Как-то мы сидели с ним в фойе под лестницей, где Мишка вытачивал из коры корпус для модели бригантины. А я поджидал очередных женщин, чтобы заглянуть им под юбку. Это я его туда затащил. Стояло лето, плащи прекрасных дам были заброшены до далекой осени, и хотя юбки по той моде были чуть короче монашеской рясы, у меня все равно захватывало дух от моего занятия.
В тот день было не особенно людно, и я откровенно скучал. Потянуло поговорить, и я выдал пассаж, стилизуя его под Мишкины откровения.

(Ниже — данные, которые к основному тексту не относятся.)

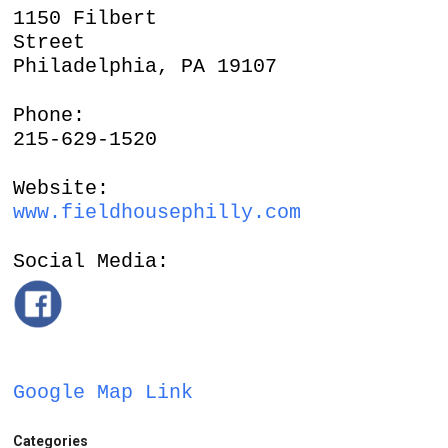
1150 Filbert
Street
Philadelphia, PA 19107
Phone:
215-629-1520
Website:
www.fieldhousephilly.com
Social Media:
Google Map Link
Categories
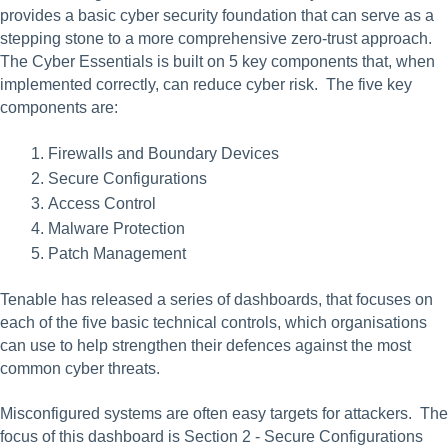
provides a basic cyber security foundation that can serve as a 
stepping stone to a more comprehensive zero-trust approach. 
The Cyber Essentials is built on 5 key components that, when 
implemented correctly, can reduce cyber risk.  The five key 
components are:
Firewalls and Boundary Devices
Secure Configurations
Access Control
Malware Protection
Patch Management
Tenable has released a series of dashboards, that focuses on 
each of the five basic technical controls, which organisations 
can use to help strengthen their defences against the most 
common cyber threats.
Misconfigured systems are often easy targets for attackers.  The 
focus of this dashboard is Section 2 - Secure Configurations 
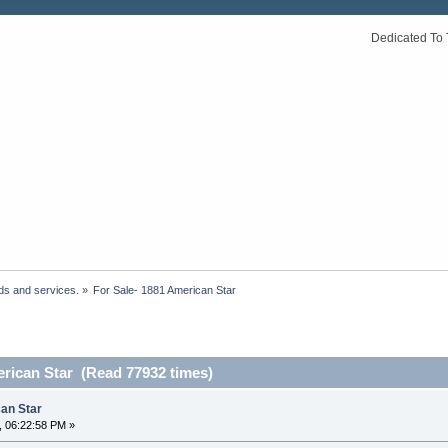
Dedicated To 
ds and services.
»
For Sale- 1881 American Star 
erican Star (Read 77932 times)
can Star
, 06:22:58 PM »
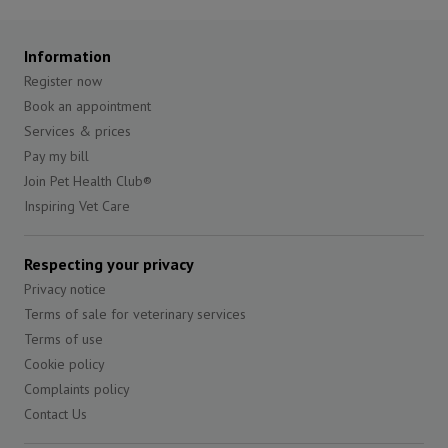
Information
Register now
Book an appointment
Services & prices
Pay my bill
Join Pet Health Club®
Inspiring Vet Care
Respecting your privacy
Privacy notice
Terms of sale for veterinary services
Terms of use
Cookie policy
Complaints policy
Contact Us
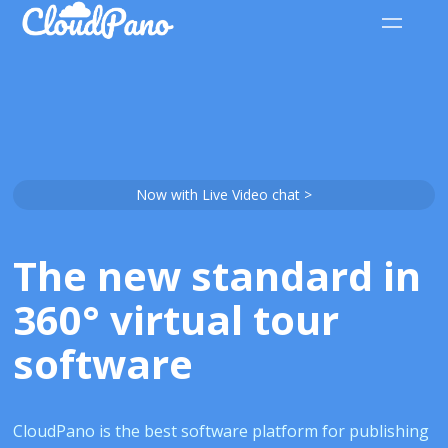
Now with Live Video chat >
The new standard in
360° virtual tour
software
CloudPano is the best software platform for publishing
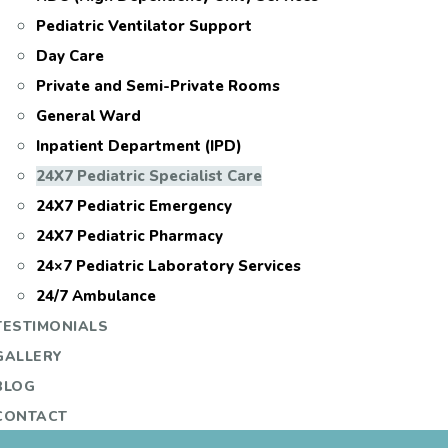
Pediatric Ventilator Support
Day Care
Private and Semi-Private Rooms
General Ward
Inpatient Department (IPD)
24X7 Pediatric Specialist Care
24X7 Pediatric Emergency
24X7 Pediatric Pharmacy
24×7 Pediatric Laboratory Services
24/7 Ambulance
TESTIMONIALS
GALLERY
BLOG
CONTACT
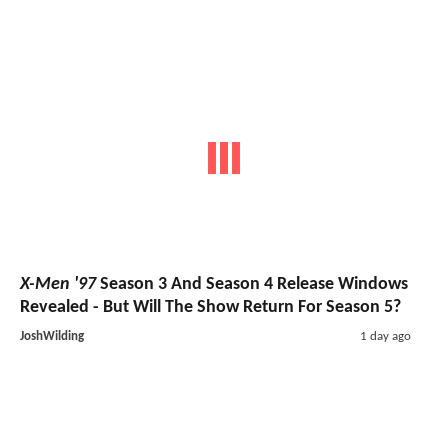
X-Men '97
Season 3 And Season 4 Release Windows
Revealed - But Will The Show Return For Season 5?
JoshWilding
1 day ago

– Как-то чудно с нами, с детьми, – начал я. – Мы как будто заброшены в мир великанов. Мы разговариваем со взрослыми, задирая голову, встаем на цыпочки, чтобы дотянуться до выключателя на стене, а до поручня в автобусе даже не допрыгнем… специально для нас здесь ничего не приспособлено. Мы вроде карликов, только нам жениться нельзя.

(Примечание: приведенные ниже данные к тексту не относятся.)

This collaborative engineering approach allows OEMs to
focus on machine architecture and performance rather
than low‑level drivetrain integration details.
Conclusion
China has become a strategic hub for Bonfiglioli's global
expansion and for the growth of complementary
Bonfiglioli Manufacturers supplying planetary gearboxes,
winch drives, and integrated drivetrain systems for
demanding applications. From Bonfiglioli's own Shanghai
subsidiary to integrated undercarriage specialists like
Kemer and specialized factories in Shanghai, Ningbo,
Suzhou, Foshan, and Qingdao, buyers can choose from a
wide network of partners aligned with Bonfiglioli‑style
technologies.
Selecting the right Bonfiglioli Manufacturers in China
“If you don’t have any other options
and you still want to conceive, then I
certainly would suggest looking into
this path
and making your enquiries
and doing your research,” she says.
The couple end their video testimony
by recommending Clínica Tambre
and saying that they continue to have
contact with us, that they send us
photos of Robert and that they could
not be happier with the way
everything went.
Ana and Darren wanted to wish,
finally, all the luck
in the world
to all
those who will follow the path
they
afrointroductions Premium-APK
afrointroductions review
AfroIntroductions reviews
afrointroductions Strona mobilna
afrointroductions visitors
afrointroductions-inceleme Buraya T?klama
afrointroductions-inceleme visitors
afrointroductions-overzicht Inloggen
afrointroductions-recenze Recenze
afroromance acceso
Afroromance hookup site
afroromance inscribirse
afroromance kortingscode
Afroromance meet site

До сих пор помню его ответ.
– Дети не ощущают себя детьми, они ощущают себя недовзрослыми. Вроде как недоспевшие яблоки. Потому что стремятся стать взрослыми. А когда становятся, то начинают понимать, как много потеряли в детстве, из-за своего желания поскорее вырасти.

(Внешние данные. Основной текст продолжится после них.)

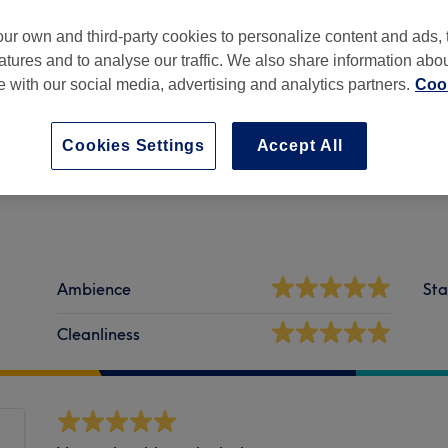
ur own and third-party cookies to personalize content and ads, 
atures and to analyse our traffic. We also share information abo
te with our social media, advertising and analytics partners.
Cook
es -
Part of PURE Spa & Beauty
Cookies Settings
Accept All
Ambience
Sta
Cleanliness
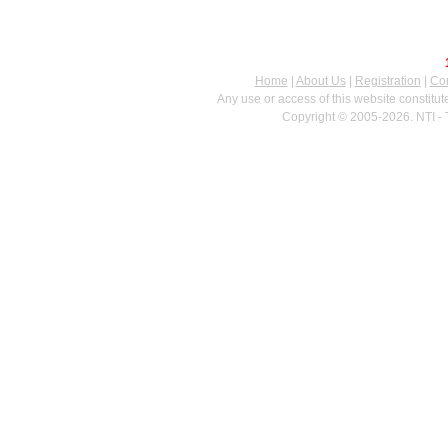
Home
|
About Us
|
Registration
|
Con
Any use or access of this website constitu
Copyright © 2005-2026. NTI - 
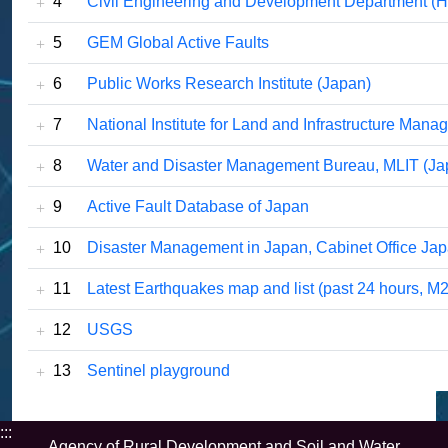
4
Civil Engineering and Development Department (
5
GEM Global Active Faults
6
Public Works Research Institute (Japan)
7
National Institute for Land and Infrastructure Man
8
Water and Disaster Management Bureau, MLIT (Ja
9
Active Fault Database of Japan
10
Disaster Management in Japan, Cabinet Office Jap
11
Latest Earthquakes map and list (past 24 hours, M2
12
USGS
13
Sentinel playground
:::
Agency of Rural Development and Soil and Water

Нам тогда обоим было по восемь лет, и по-другому мы не разговаривали. Черт знает, как это получалось. Это делало нас отдельными от остальных. Наш околофилософский треп охранял нашу дружбу от посягательств извне.
Это напоминало законный брак. Вдобавок, нам мерещились одни и те же призраки. Мишка из коры вытачивал бригантину, а я был рядом, подражая ему, и смотрел на его модели, чтобы не видеть всего остального вокруг. Кстати, вам известно, что «Наследник из Калькутты» был сочинен на зоне, на мой взгляд, вполне закономерно.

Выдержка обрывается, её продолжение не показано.